Chhai (Dugal) and Arvind (Sangal) live together in a shoebox apartment in Mumbai. They struggle to make ends meet, but they’re happy. That is, until Chhai spots an unfinished statue of Lakshmi, the Hindi goddess of prosperity. A painful encounter with a tiny rock later and Chhai has a mark on her face – and a psychological scar that keeps on growing.

“I need my Lakshmi” she cries, oblivious to that fact that she’s clearly obsessed. The price of her obsession? 15,000 rupees. With Arvind still owed 3,000 from his tight-fisted property developer boss, it’s way out of their reach.
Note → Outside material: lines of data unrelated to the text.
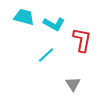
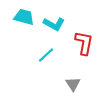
red L-shape: moved 2 px right, 3 px down
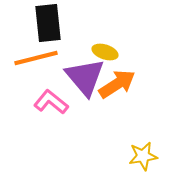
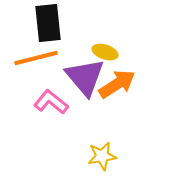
yellow star: moved 41 px left
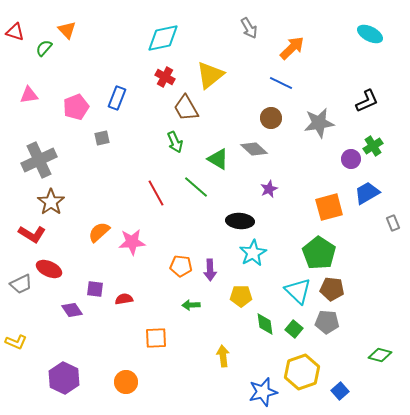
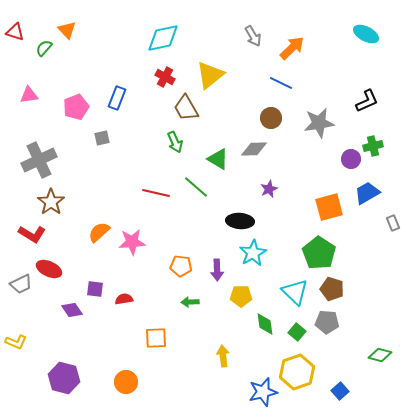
gray arrow at (249, 28): moved 4 px right, 8 px down
cyan ellipse at (370, 34): moved 4 px left
green cross at (373, 146): rotated 18 degrees clockwise
gray diamond at (254, 149): rotated 44 degrees counterclockwise
red line at (156, 193): rotated 48 degrees counterclockwise
purple arrow at (210, 270): moved 7 px right
brown pentagon at (332, 289): rotated 10 degrees clockwise
cyan triangle at (298, 291): moved 3 px left, 1 px down
green arrow at (191, 305): moved 1 px left, 3 px up
green square at (294, 329): moved 3 px right, 3 px down
yellow hexagon at (302, 372): moved 5 px left
purple hexagon at (64, 378): rotated 12 degrees counterclockwise
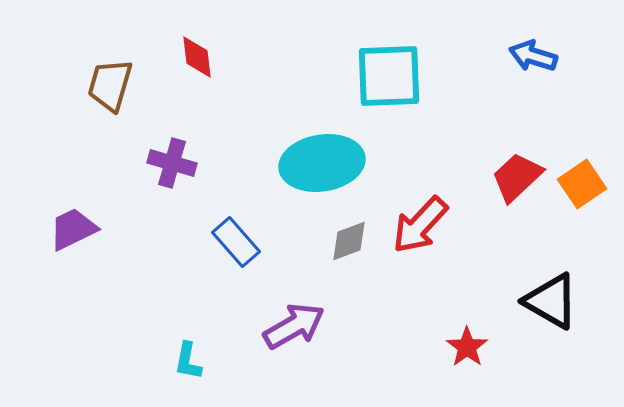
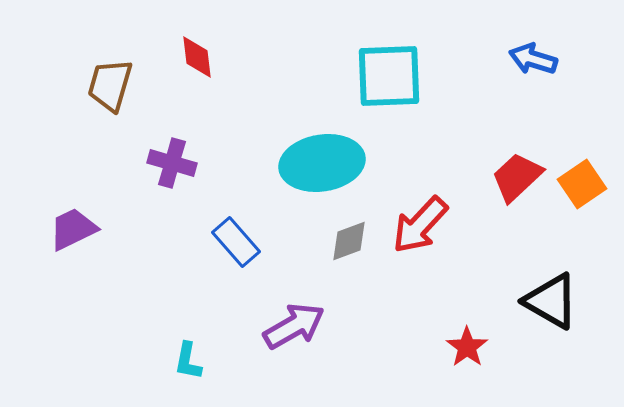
blue arrow: moved 3 px down
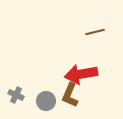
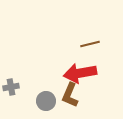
brown line: moved 5 px left, 12 px down
red arrow: moved 1 px left, 1 px up
gray cross: moved 5 px left, 8 px up; rotated 35 degrees counterclockwise
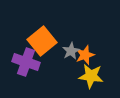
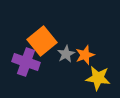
gray star: moved 5 px left, 3 px down
yellow star: moved 7 px right, 2 px down
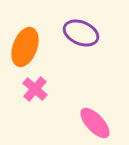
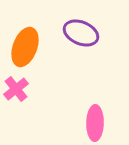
pink cross: moved 19 px left; rotated 10 degrees clockwise
pink ellipse: rotated 44 degrees clockwise
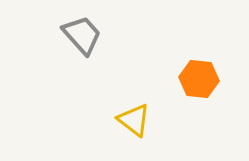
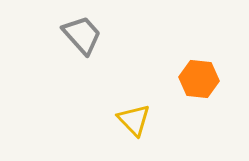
yellow triangle: rotated 9 degrees clockwise
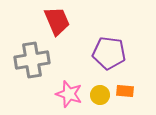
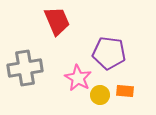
gray cross: moved 7 px left, 8 px down
pink star: moved 9 px right, 16 px up; rotated 12 degrees clockwise
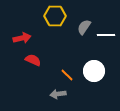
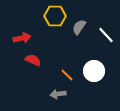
gray semicircle: moved 5 px left
white line: rotated 48 degrees clockwise
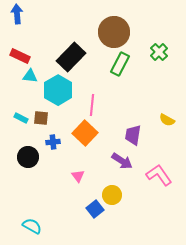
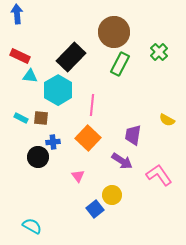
orange square: moved 3 px right, 5 px down
black circle: moved 10 px right
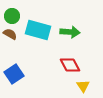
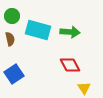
brown semicircle: moved 5 px down; rotated 48 degrees clockwise
yellow triangle: moved 1 px right, 2 px down
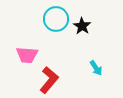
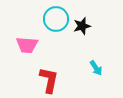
black star: rotated 24 degrees clockwise
pink trapezoid: moved 10 px up
red L-shape: rotated 28 degrees counterclockwise
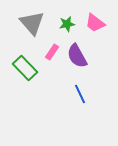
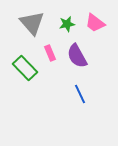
pink rectangle: moved 2 px left, 1 px down; rotated 56 degrees counterclockwise
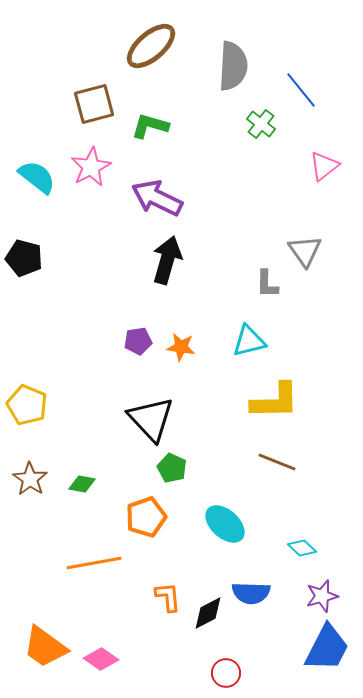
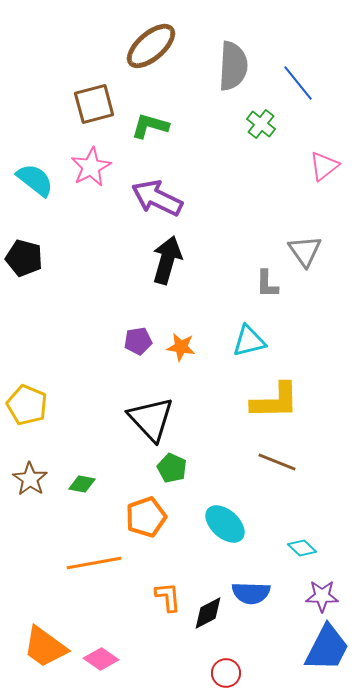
blue line: moved 3 px left, 7 px up
cyan semicircle: moved 2 px left, 3 px down
purple star: rotated 16 degrees clockwise
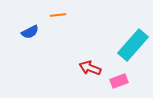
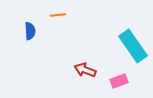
blue semicircle: moved 1 px up; rotated 66 degrees counterclockwise
cyan rectangle: moved 1 px down; rotated 76 degrees counterclockwise
red arrow: moved 5 px left, 2 px down
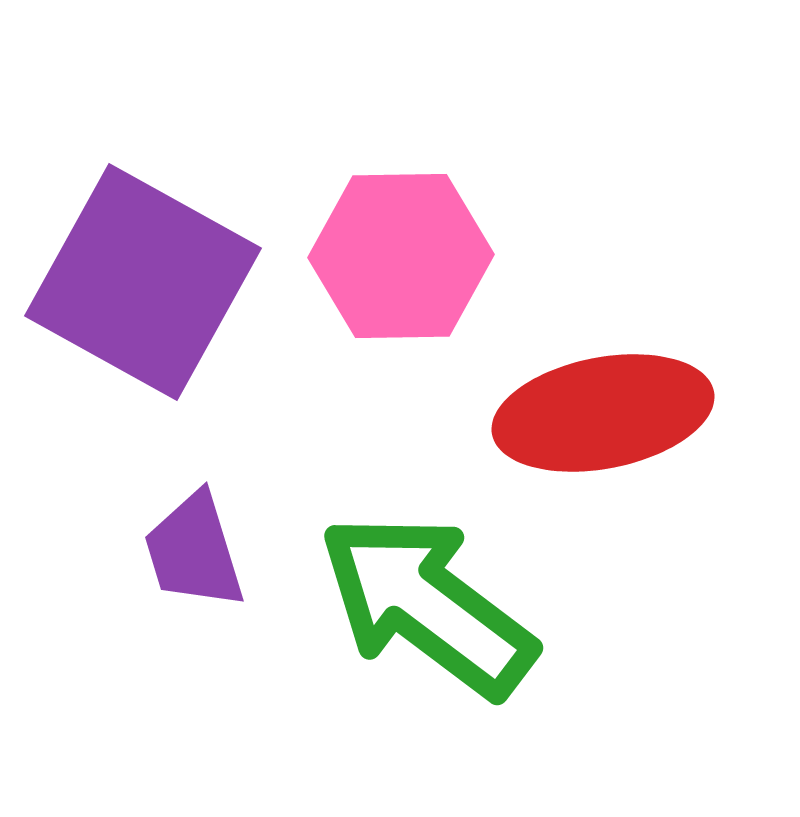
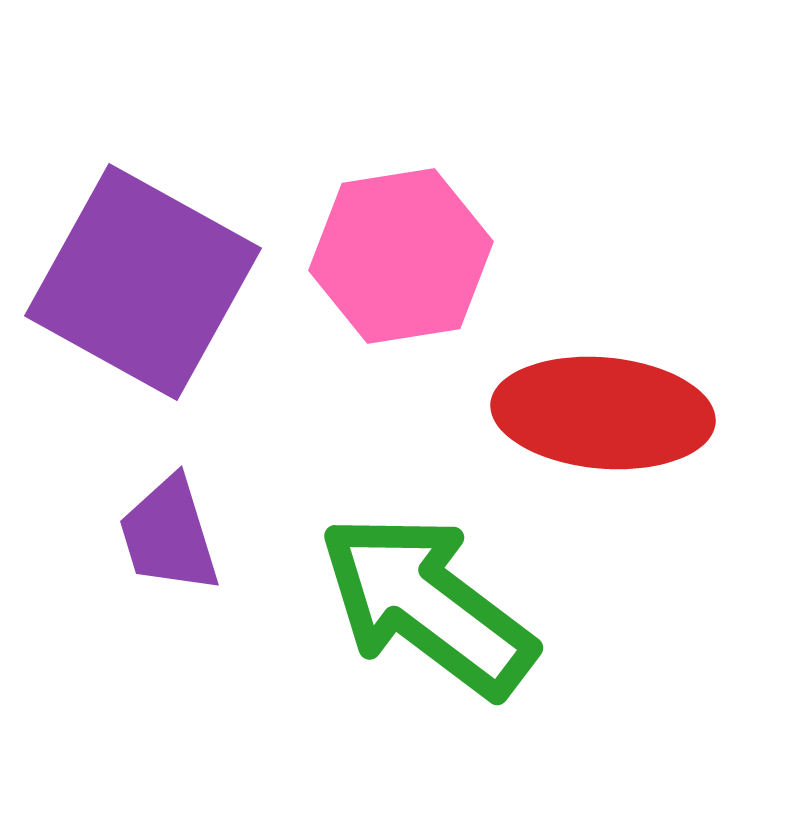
pink hexagon: rotated 8 degrees counterclockwise
red ellipse: rotated 16 degrees clockwise
purple trapezoid: moved 25 px left, 16 px up
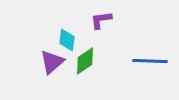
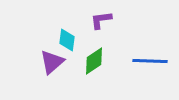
green diamond: moved 9 px right
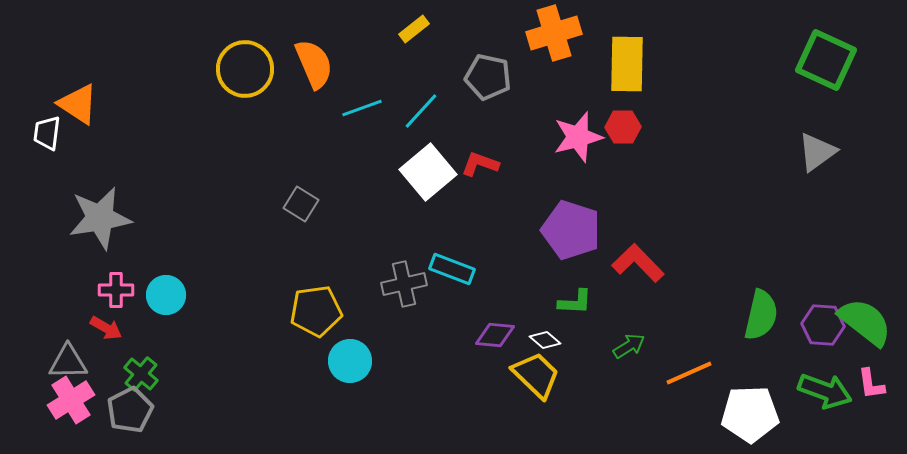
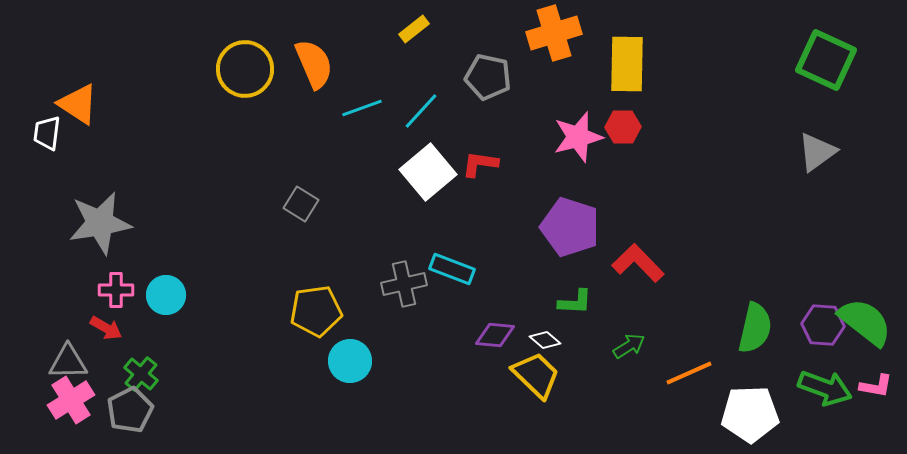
red L-shape at (480, 164): rotated 12 degrees counterclockwise
gray star at (100, 218): moved 5 px down
purple pentagon at (571, 230): moved 1 px left, 3 px up
green semicircle at (761, 315): moved 6 px left, 13 px down
pink L-shape at (871, 384): moved 5 px right, 2 px down; rotated 72 degrees counterclockwise
green arrow at (825, 391): moved 3 px up
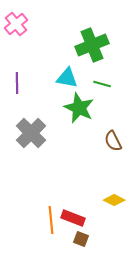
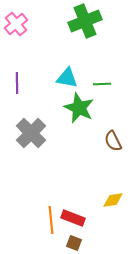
green cross: moved 7 px left, 24 px up
green line: rotated 18 degrees counterclockwise
yellow diamond: moved 1 px left; rotated 35 degrees counterclockwise
brown square: moved 7 px left, 4 px down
But that only drives Chhai even further. It is because the statue did something to her? Is it because she can’t have kids? Is it simply because she’s mental?

Karan Gour’s slow-burn script never really answers the question – a decision that both frustrates and intrigues. What he does give us, though, is a whole horde of incredible visual tricks. Expertly blending practical effects with eerie, unsettling sounds, Gour goes for it like a man possessed. The camera leaps into disembodied POVs, flying around the set with terrifying energy. Then the set disappears altogether, leaving Chhai talking to a giant version of herself. And then, once we’re really freaked out, he brings on body-horror worthy of a young David Cronenberg.

Combined with the film’s stark black and white cinematography, the effect is really quite stunning: there’s no hint of low budget at all. But that lack of explanation still niggles, leaving us with nothing but Rasika Dugal’s intense lead performance to engage with. A dragging pace and unexpected tangent in the final act doesn’t help quell your doubt.

Alekh Sangal’s innocent husband sums it up best, walking in on a gibbering Chhai in their ruined family home. “What’s with this Lakshima?” he demands. “All this over a statue?” You’ll be asking yourself the same thing throughout. But thanks to Gour’s brilliant direction, Corrode will keep on chipping away until you give up - or give in.